Use non-blocking connect() for AF_UNIX sockets to ensure we don't stall#3456
Use non-blocking connect() for AF_UNIX sockets to ensure we don't stall#3456dougnazar wants to merge 1 commit into
Conversation
|
A ZIP file with standard source tarball and another tarball with pre-built docs for commit dd83119 is temporarily available: NUT-tarballs-PR-3456.zip. |
If a driver has become unresponsive, connect() will block after the listen() backlog has been exhausted, causing the main upsd to also become unresponsive. Signed-off-by: Doug Nazar <nazard@nazar.ca>
43598e4 to
dd83119
Compare
|
✅ Build nut 2.8.5.4778-master completed (commit 6f088760f2 by @dougnazar)
|
|
✅ Build nut 2.8.5.4779-master completed (commit e4aea40382 by @dougnazar)
|
|
This does look reasonable, maybe worth a mention in Just in case, CCing other maintainers for a second opinion ;) |
|
I wonder if the 1 second timeout here is right (hard-coded if I read that code correctly)? Maybe it should be a configurable value. Specifically, what if the counterpart is busy or waiting between loop cycles, so will get to picking up the phone only in a few seconds? Did you test this, with various timing settings? |
|
I believe this will only be an issue once the listen() queue is filled, in which case I was thinking better to fail fast as this is in the main loop.
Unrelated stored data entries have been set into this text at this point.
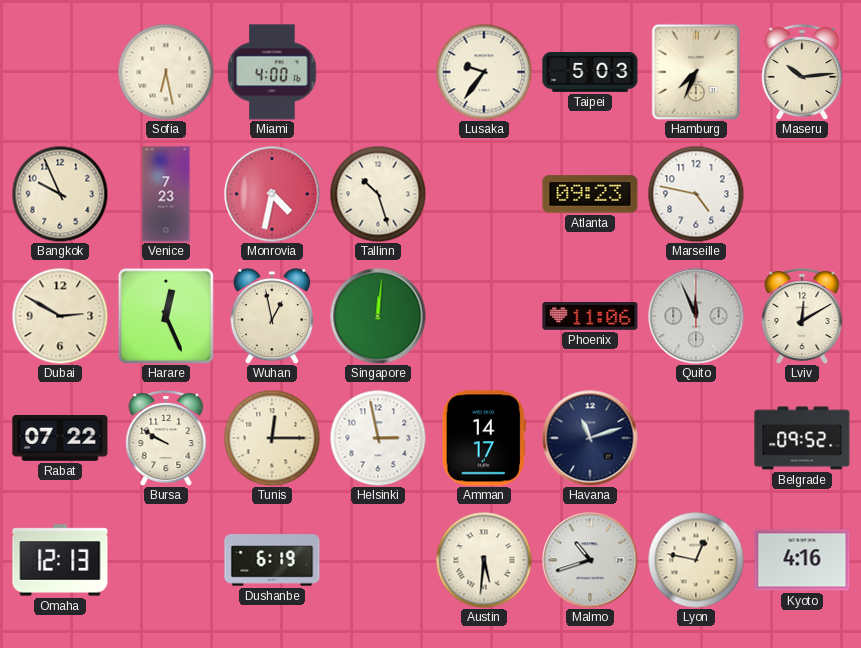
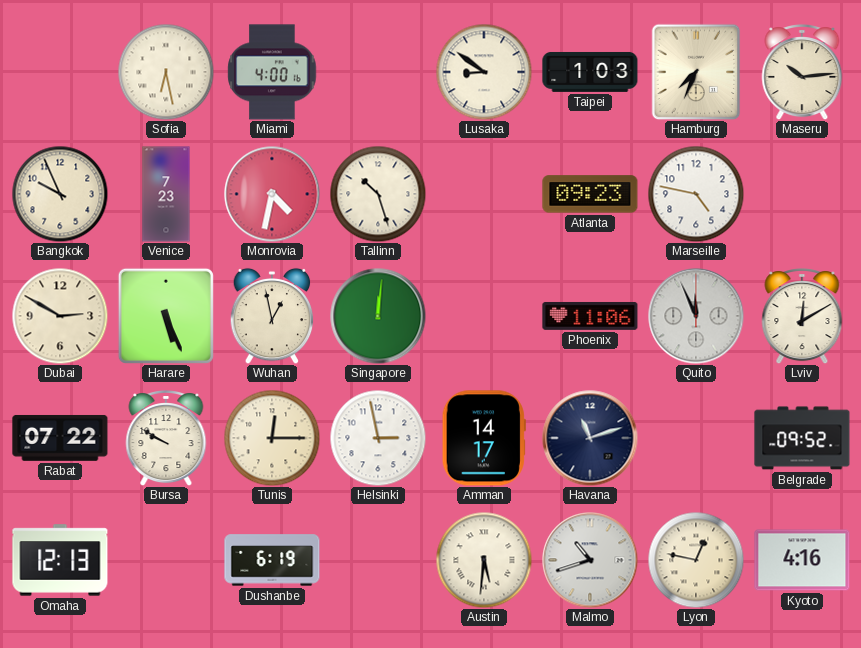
Lusaka: 9:36 -> 8:51
Taipei: 5:03 -> 1:03
Harare: 12:26 -> 5:26
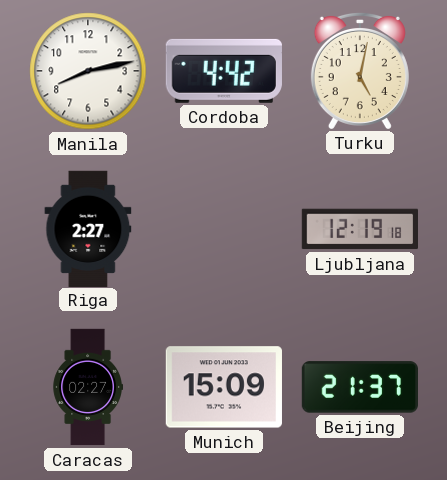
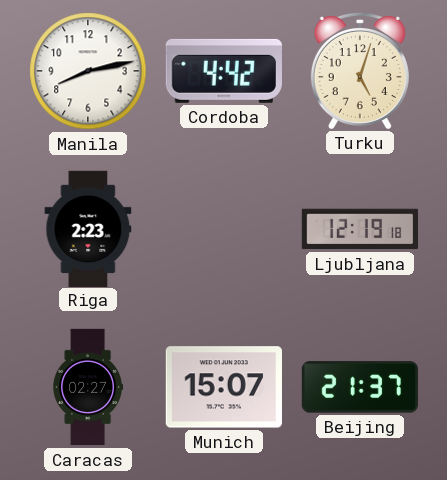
Turku: 5:02 -> 5:03
Riga: 2:27 -> 2:23
Munich: 15:09 -> 15:07
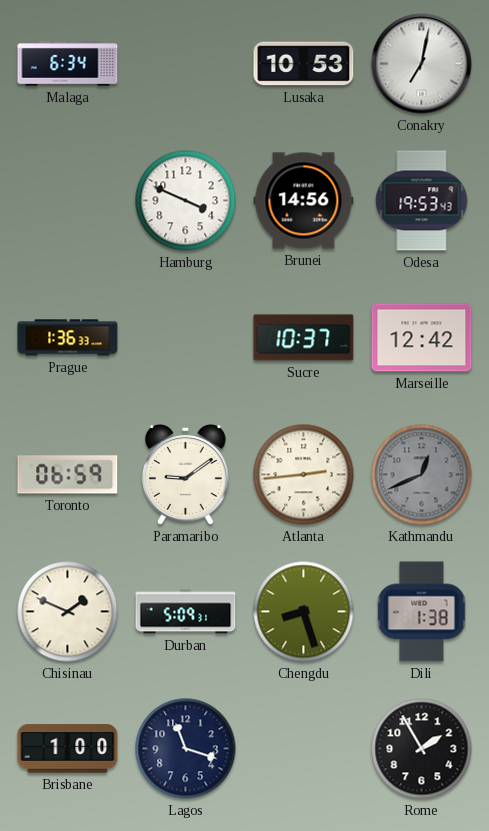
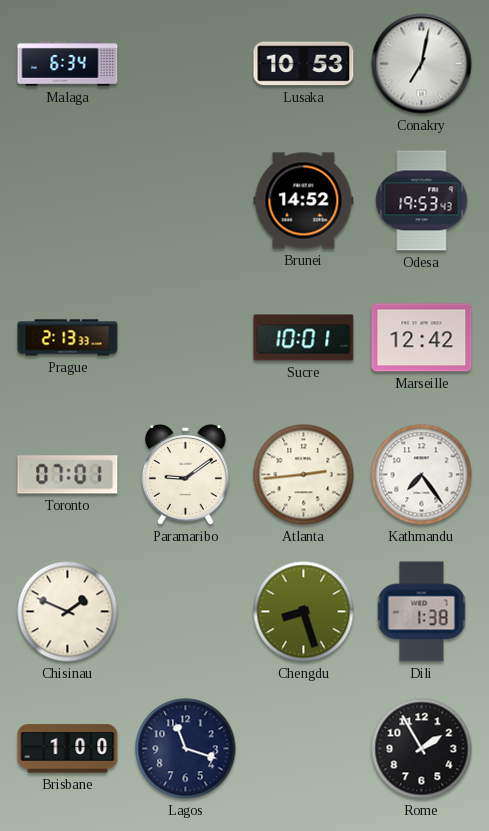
Hamburg: 3:49 -> none
Brunei: 14:56 -> 14:52
Prague: 1:36 -> 2:13
Sucre: 10:37 -> 10:01
Toronto: 06:59 -> 07:01
Kathmandu: 12:41 -> 7:24
Kathmandu dial: grey -> white
Durban: 5:09 -> none
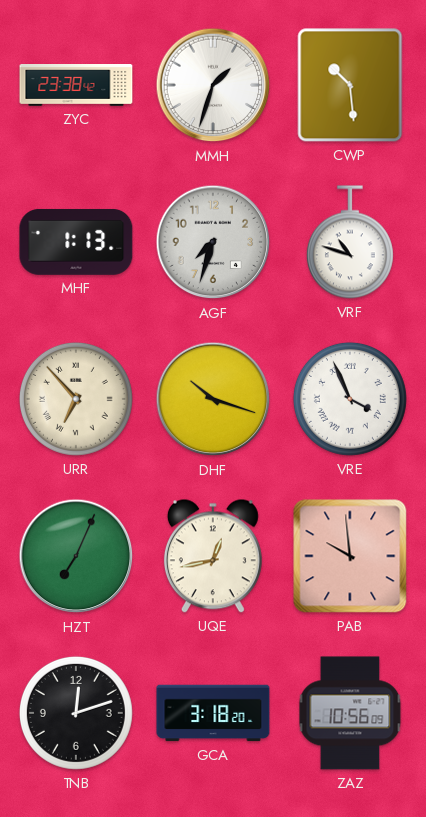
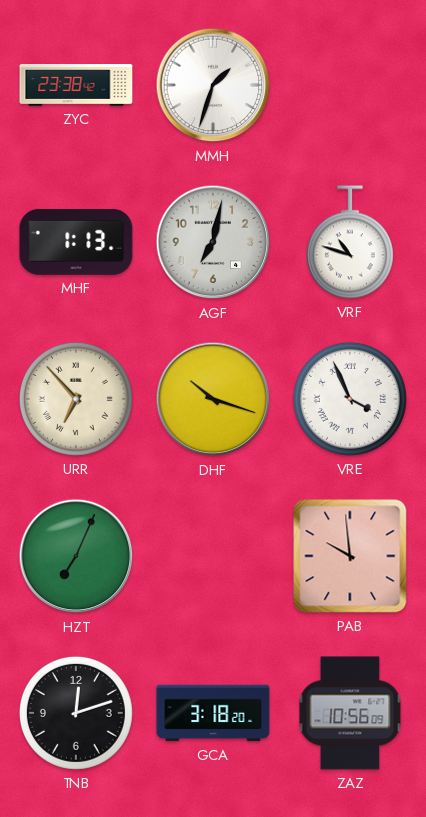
CWP: 10:29 -> none
AGF: 7:33 -> 7:02
UQE: 12:43 -> none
I've only extensively tested the failure mode on Linux (as that's where I have the failing driver), and in that case it never actually makes it to the select() call. Once in non-blocking mode the connect() call will change to returning EAGAIN if the listen() queue is full (and success if the queue is not full). The rest was written with the help of various man pages (freebsd, aix, etc) and stack overflow answers, but I don't know that connect() will ever return an EINPROGRESS for an AF_UNIX socket. |
|
Just for fun, ran a little test on a FreeBSD vm I had here. With a listen() backlog of 5, and then just sleeping, the client returned: So on FreeBSD at least, connect() just errors with ECONNREFUSED. Edit: AIX does the same, errno 79 ECONNREFUSED |
If a driver has become unresponsive, connect() will block after the listen() backlog has been exhausted, causing the main upsd to also become unresponsive.